Russell’s expectations for 1881
remained unchanged. In the August 1880 issue of Zion’s Watch Tower, he
restated them, explaining that the years from 1878 to 1881 were parallel to the
three and a half years of continued favor to the Jews after Christ’s death: “As
the Jewish house was shown some special favor for 3-1/2 years, the latter half
of their covenant week so we expect some favor to continue with the Nominal
Gospel Church for 3-1/2 years, or until the autumn of 1881.” After 1881 the
nominal Church would be cast off and enter a time of trouble similar to that
experienced by the Jews culminating in the sack of Jerusalem in 70 CE.
Russell believed that they were in
“the day of the Lord.” They were in “the harvest of the gospel age.” Christ,
“the chief reaper” was present, and the work of separating wheat-like
Christians from the false was progressing. “Soon,” he wrote, “probably by,
possibly before, the fall of 1881, we shall be changed – born of the spirit [of
which we are now begotten] into the glorious likeness of our Head.” He restated
Barbourite belief that they were in a seven year harvest dating from 1874 to
1881. During that time all those who would make up God’s symbolic spiritual
temple, the Bride of Christ, would be brought into a “perfect spiritual
condition,” He expected translation to heavenly life in 1881.[42]
An article by A. D. Jones in December 1880 Watch
Tower suggested that after 1881 there would “be wonderful spiritual
manifestations,” demonic manifestations designed to confuse and mislead.”[43]
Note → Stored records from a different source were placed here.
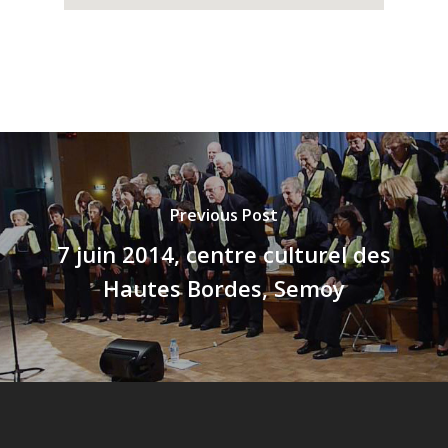
Previous Post
7 juin 2014, centre culturel des
Hautes Bordes, Semoy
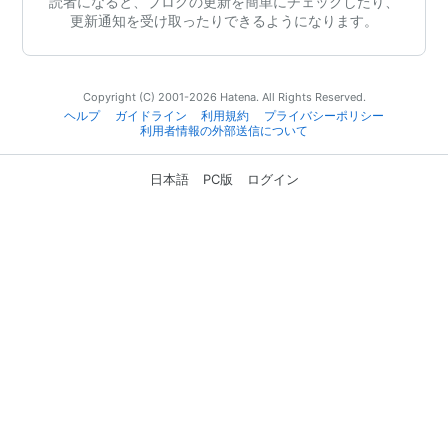
読者になると、ブログの更新を簡単にチェックしたり、
更新通知を受け取ったりできるようになります。
Copyright (C) 2001-2026 Hatena. All Rights Reserved.
ヘルプ
ガイドライン
利用規約
プライバシーポリシー
利用者情報の外部送信について
日本語
PC版
ログイン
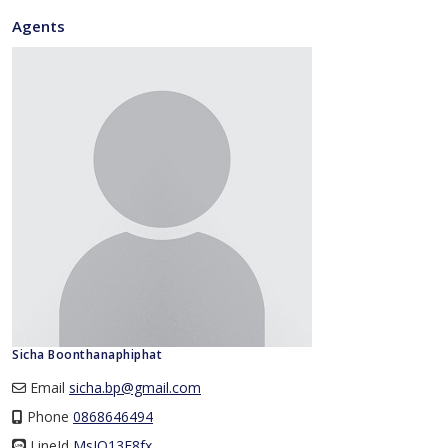
Agents
Sicha Boonthanaphiphat
Email
sicha.bp@gmail.com
Phone
0868646494
LineId
LineId
MsIQ13F8fx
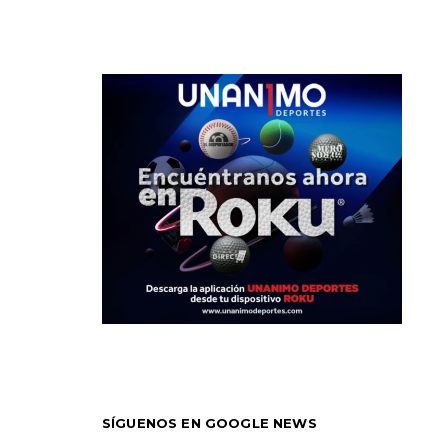
SÍGUENOS EN GOOGLE NEWS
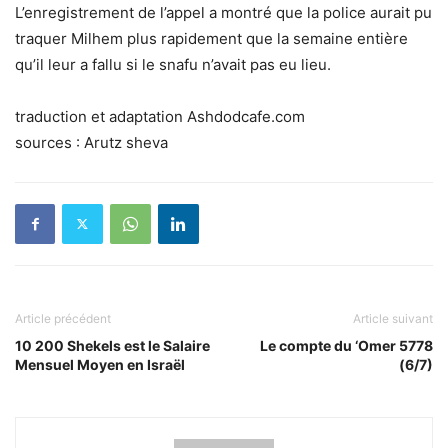
L’enregistrement de l’appel a montré que la police aurait pu
traquer Milhem plus rapidement que la semaine entière
qu’il leur a fallu si le snafu n’avait pas eu lieu.
traduction et adaptation Ashdodcafe.com
sources : Arutz sheva
Article précédent
Article suivant
10 200 Shekels est le Salaire
Le compte du ‘Omer 5778
Mensuel Moyen en Israël
(6/7)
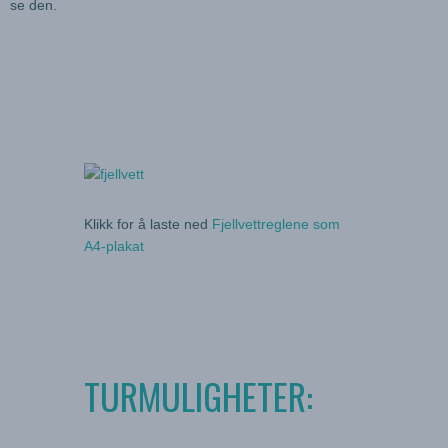
se den.
Klikk for å laste ned
Fjellvettreglene som
A4-plakat
TURMULIGHETER:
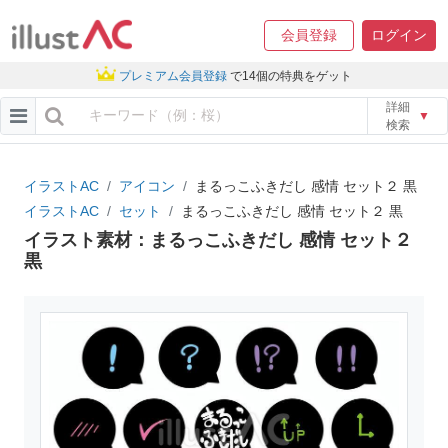
会員登録
ログイン
プレミアム会員登録
で14個の特典をゲット
詳細
▼
検索
イラストAC
アイコン
まるっこふきだし 感情 セット２ 黒
イラストAC
セット
まるっこふきだし 感情 セット２ 黒
イラスト素材：まるっこふきだし 感情 セット２
黒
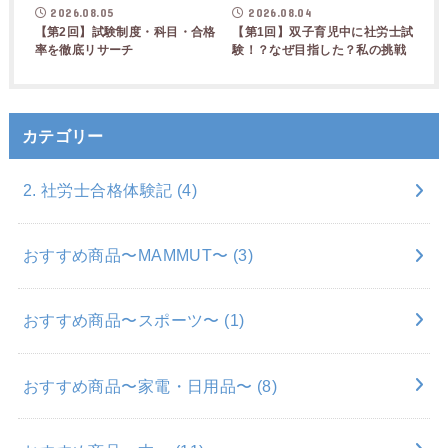
2026.08.05
2026.08.04
【第2回】試験制度・科目・合格
【第1回】双子育児中に社労士試
率を徹底リサーチ
験！？なぜ目指した？私の挑戦
カテゴリー
2. 社労士合格体験記
(4)
おすすめ商品〜MAMMUT〜
(3)
おすすめ商品〜スポーツ〜
(1)
おすすめ商品〜家電・日用品〜
(8)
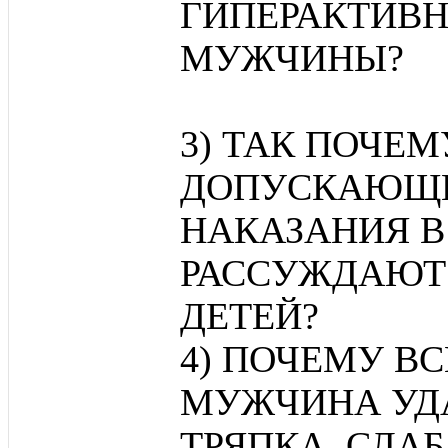
ГИПЕРАКТИВН
МУЖЧИНЫ?
3) ТАК ПОЧЕ
ДОПУСКАЮЩИ
НАКАЗАНИЯ В
РАССУЖДАЮТ
ДЕТЕЙ?
4) ПОЧЕМУ В
МУЖЧИНА УД
ТРЯПКА, СЛАБА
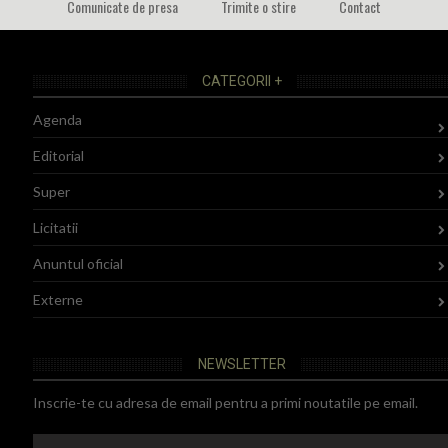
Comunicate de presa
Trimite o stire
Contact
CATEGORII +
Agenda
Editorial
Super
Licitatii
Anuntul oficial
Externe
NEWSLETTER
Inscrie-te cu adresa de email pentru a primi noutatile pe email.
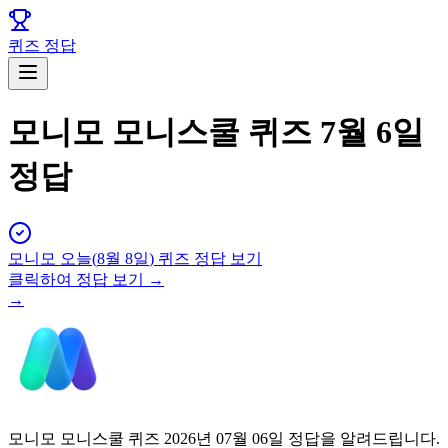
퀴즈 정답
모니모 모니스쿨 퀴즈 7월 6일
정답
모니모
오늘(
8월 8일
) 퀴즈 정답 보기
클릭하여 정답 보기 →
→
모니모 모니스쿨 퀴즈 2026년 07월 06일 정답을 알려드립니다.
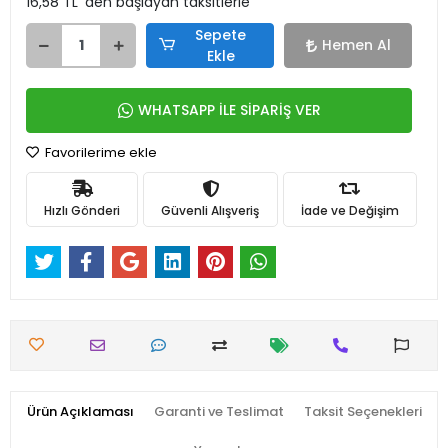
16,58 TL 'den başlayan taksitlerle
Sepete
Hemen Al
Ekle
WHATSAPP İLE SİPARİŞ VER
Favorilerime ekle
Hızlı Gönderi
Güvenli Alışveriş
İade ve Değişim
Ürün Açıklaması
Garanti ve Teslimat
Taksit Seçenekleri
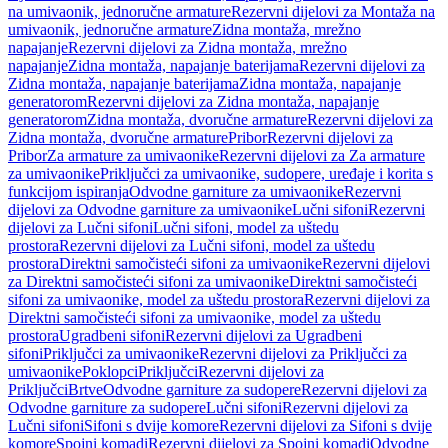
na umivaonik, jednoručne armature
Rezervni dijelovi za Montaža na
umivaonik, jednoručne armature
Zidna montaža, mrežno
napajanje
Rezervni dijelovi za Zidna montaža, mrežno
napajanje
Zidna montaža, napajanje baterijama
Rezervni dijelovi za
Zidna montaža, napajanje baterijama
Zidna montaža, napajanje
generatorom
Rezervni dijelovi za Zidna montaža, napajanje
generatorom
Zidna montaža, dvoručne armature
Rezervni dijelovi za
Zidna montaža, dvoručne armature
Pribor
Rezervni dijelovi za
Pribor
Za armature za umivaonike
Rezervni dijelovi za Za armature
za umivaonike
Priključci za umivaonike, sudopere, uređaje i korita s
funkcijom ispiranja
Odvodne garniture za umivaonike
Rezervni
dijelovi za Odvodne garniture za umivaonike
Lučni sifoni
Rezervni
dijelovi za Lučni sifoni
Lučni sifoni, model za uštedu
prostora
Rezervni dijelovi za Lučni sifoni, model za uštedu
prostora
Direktni samočisteći sifoni za umivaonike
Rezervni dijelovi
za Direktni samočisteći sifoni za umivaonike
Direktni samočisteći
sifoni za umivaonike, model za uštedu prostora
Rezervni dijelovi za
Direktni samočisteći sifoni za umivaonike, model za uštedu
prostora
Ugradbeni sifoni
Rezervni dijelovi za Ugradbeni
sifoni
Priključci za umivaonike
Rezervni dijelovi za Priključci za
umivaonike
Poklopci
Priključci
Rezervni dijelovi za
Priključci
Brtve
Odvodne garniture za sudopere
Rezervni dijelovi za
Odvodne garniture za sudopere
Lučni sifoni
Rezervni dijelovi za
Lučni sifoni
Sifoni s dvije komore
Rezervni dijelovi za Sifoni s dvije
komore
Spojni komadi
Rezervni dijelovi za Spojni komadi
Odvodne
The Devil and wicked spirits would make “a last great effort previous to their
binding” when they would be subdued in fulfillment of Revelation 20:2. The
“spirit manifestations” would further the Satan’s original lie, “You shall
surely not die,” and distract people from God’s truth. His speculation rests
against a significant and prevalent interest in spiritism. Trances, spirit
knocking, séances were reported in the press; people took these reports
seriously. Spiritualistic periodicals proliferated, and Christian Science rode
into public notice on this phenomena.
Edward Cornelius Towne, a well-known clergyman and
skeptic, reported widely differing enumerations of Spiritualists:
The
popular Spiritism of this country [USA] has a numerical strength of perhaps
half a million. An English Spiritist who recently traveled through the country,
and made a careful estimate, would count only 600,000. He doubtless included
many who would refuse to confess a true Spiritist rule of faith. Judge [John
Worth] Edmonds counts 16,000,000, and Mr. [George Vale] Owen 7,500,000. They of
course enumerate all who are, in the non-spiritist sense, Spiritualists; and very
naturally Judge Edmonds thinks that he might well throw in 5,000,000 more, as
unconscious or unavowed Spiritualists. There is nothing veracious or legitimate
in such a count as this. Of true Spiritists, persons who deal with
manifestations, the number may be fairly estimated at about half a million in
this country.[44]
Despite
disagreements over the numeration of American Spiritists, we come away from
this with the sense that it was a significant movement, vocal and though not
reflected in Towne’s article, gullible. Jones took spirit manifestations
seriously.
Russell’s
view of 1881, appears in the same Watch Tower [December 1880] as did
Jones’ article. He believed that the world situation proved their expectations
to be correct. Radical politics – He pointed to Communists and Socialists in
Europe, Nihilists in Russia, Land-Leaguers and Liberals in the United Kingdom,
and oppressive Capitalists – corroborated their prophetic interpretation, “that
‘the day of the Lord is a day of trouble and that we are now in the
‘harvest’ of the gospel age.” He believed that “soon, probably by, possibly
before, the fall of 1881, we shall be changed – born of spirit ... into the
glorious likeness of our head.”[45]
This left some wiggle-room. Events expected for 1881 were possible, even
probable, but his comments allowed for failure.
He
was less cautious in the January 1881, paper. He was confident that prophetic
time-parallels they believed existed between First Century events and the Last
Days were accurate. On that basis he believed “that the gathering of the Bride
into the place of safety will occupy a parallel seven years of time, ending in
1881.” They believed that nominal Christianity was represented by the prophetic
figure of Babylon the Great. Through a system of date parallels and on no other
basis, they determined that Babylon was cast down, spewed out, in 1878. “We ...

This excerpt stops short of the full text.